Online drug dealers fleeing dark net markets




Cyber criminals are fleeing the dark net following a series of police take downs and switching to chat channels to deal drugs, according to a new report.

Research by risk and security firm Digital Shadows has found that criminals are turning to decentralised markets and messaging networks to sell their wares.

The move follows international police operations last July which shut down two of the largest online black markets selling drugs, guns, and counterfeit documents.

AlphaBay, the largest criminal marketplace on the dark web, and Hansa, the third largest, could have generated more than £1bn in revenue while they were open, according to a “conservative estimate” by police.
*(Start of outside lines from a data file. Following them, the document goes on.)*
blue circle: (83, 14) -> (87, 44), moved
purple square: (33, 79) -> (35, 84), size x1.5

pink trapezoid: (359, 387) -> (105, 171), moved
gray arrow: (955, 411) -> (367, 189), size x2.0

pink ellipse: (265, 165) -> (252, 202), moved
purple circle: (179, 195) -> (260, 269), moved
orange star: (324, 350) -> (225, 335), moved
Since they went down, no single market place has risen to the top to replace them, partially due to mistrust and fear, and partially the hidden financial costs associated with establishing a new market.

Online drug dealers are instead turning to messaging networks such as Telegram, which Digital Shadows said is “proving increasingly popular” with cyber criminals.
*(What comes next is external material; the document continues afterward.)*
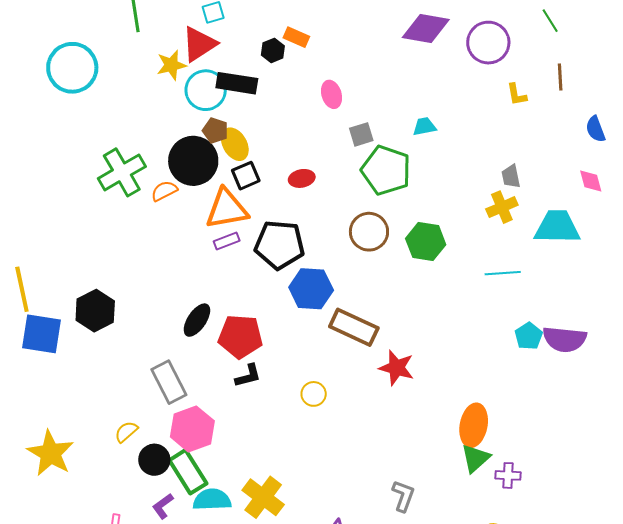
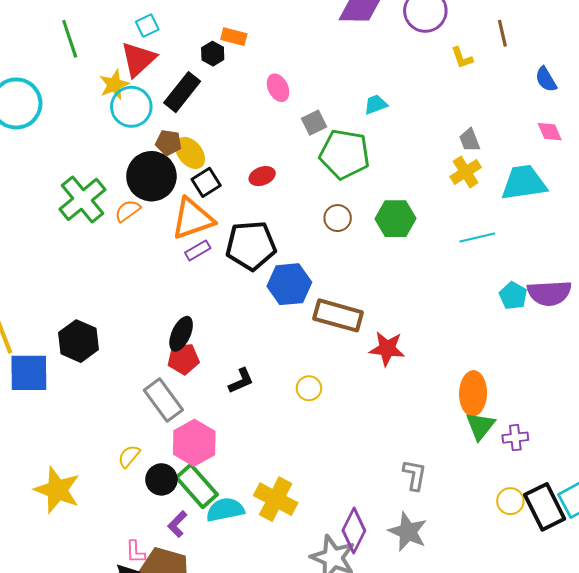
black rectangle: (237, 83) -> (182, 92), turned -51
cyan circle: (206, 90) -> (131, 107), moved
brown circle: (369, 232) -> (338, 218), size x0.7
red pentagon: (240, 336) -> (183, 359), moved, size x0.7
“Over the last six months, the Digital Shadows analyst teams have detected over 5,000 Telegram links shared across criminal forums and dark web sites, of which 1,667 were invite links to new groups,” the company stated.
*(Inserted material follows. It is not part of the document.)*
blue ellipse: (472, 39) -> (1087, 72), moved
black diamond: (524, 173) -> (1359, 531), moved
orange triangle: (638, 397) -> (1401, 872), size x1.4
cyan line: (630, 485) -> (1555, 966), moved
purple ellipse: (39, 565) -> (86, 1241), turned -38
The new groups covered a range of services around cyber crime, including allowing people to cash out on stolen data, purchasing credit card information, and fraudulently trading crypto currency.

The pages now displaying to those visiting the darknet markets
Image:
The pages displayed on the darknet markets

Rick Holland, the chief information security officer at the firm, said: “Historically, when popular marketplaces disappear, another leader emerges.

“The effects of law enforcement action are therefore relatively short-lived, becoming a game of ‘whack-a-mole’ where cyber criminals are always one step ahead.”

However, this has not happened following the AlphaBay and Hansa shutdowns. Instead, the criminal organisatons “have dispersed to alternative platforms and techniques to transact online” Mr Holland added.

While alternative markets were attempted they mostly collapsed in the face of limited popularity and suspicions of law enforcement activity.

Others have moved to blockchain hosting to take advantage of the decentralisation, preventing law enforcement from capturing a single server from which they could identify the criminals.

Mr Holland concluded: “The FBI take down has (for now) made the dark web marketplace model less viable.

“The barriers to entry has shifted upwards; criminals are more likely to be deceived by each other.

“However, cybercrime is not going away. Instead criminals have turned to alternative ways of interacting online.”